# [Bounding box prediction data]
■ ■ ■ ■ ■ ■ ■

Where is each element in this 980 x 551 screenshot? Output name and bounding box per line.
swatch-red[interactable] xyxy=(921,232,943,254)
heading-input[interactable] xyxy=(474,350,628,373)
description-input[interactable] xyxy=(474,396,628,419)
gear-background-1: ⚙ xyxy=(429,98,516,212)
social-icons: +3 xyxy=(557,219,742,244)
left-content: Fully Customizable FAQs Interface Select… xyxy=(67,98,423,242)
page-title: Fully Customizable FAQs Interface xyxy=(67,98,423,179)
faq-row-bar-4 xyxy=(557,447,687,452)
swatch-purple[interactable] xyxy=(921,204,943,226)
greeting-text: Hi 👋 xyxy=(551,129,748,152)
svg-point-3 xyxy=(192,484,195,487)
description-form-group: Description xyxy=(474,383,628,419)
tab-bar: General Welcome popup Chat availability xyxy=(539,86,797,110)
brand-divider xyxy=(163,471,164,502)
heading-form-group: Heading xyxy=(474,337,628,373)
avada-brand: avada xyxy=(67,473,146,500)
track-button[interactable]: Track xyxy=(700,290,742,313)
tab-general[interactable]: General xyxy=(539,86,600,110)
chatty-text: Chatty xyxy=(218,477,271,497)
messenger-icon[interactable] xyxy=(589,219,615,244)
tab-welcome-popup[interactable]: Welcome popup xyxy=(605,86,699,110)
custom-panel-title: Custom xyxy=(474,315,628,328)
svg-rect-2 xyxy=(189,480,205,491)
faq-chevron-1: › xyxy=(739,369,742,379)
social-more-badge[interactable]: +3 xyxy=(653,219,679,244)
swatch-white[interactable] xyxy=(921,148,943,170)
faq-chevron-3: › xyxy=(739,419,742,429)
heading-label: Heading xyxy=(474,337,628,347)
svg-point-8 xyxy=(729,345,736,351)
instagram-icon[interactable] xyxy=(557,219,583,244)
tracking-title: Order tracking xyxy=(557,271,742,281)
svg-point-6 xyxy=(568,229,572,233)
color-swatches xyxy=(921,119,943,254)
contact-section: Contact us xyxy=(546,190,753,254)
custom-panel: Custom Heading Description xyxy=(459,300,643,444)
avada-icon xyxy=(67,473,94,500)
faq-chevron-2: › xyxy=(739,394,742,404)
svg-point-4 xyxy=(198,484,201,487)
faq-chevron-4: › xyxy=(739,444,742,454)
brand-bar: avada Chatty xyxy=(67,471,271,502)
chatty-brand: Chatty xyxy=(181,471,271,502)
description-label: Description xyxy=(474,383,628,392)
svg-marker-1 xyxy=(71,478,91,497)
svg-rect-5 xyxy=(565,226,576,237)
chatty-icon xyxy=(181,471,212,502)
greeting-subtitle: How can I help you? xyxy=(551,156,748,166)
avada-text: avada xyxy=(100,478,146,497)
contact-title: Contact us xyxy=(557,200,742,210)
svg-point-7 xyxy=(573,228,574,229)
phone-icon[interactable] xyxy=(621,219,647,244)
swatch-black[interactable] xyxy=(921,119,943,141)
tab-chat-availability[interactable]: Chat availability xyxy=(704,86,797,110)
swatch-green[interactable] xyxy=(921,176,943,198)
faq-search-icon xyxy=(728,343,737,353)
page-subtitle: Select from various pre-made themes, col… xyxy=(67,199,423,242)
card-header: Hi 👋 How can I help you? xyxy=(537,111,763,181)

■ ■ ■ ■ ■ ■ ■

State how many lines of the entries above include the string "page". The reply is that number alone.

2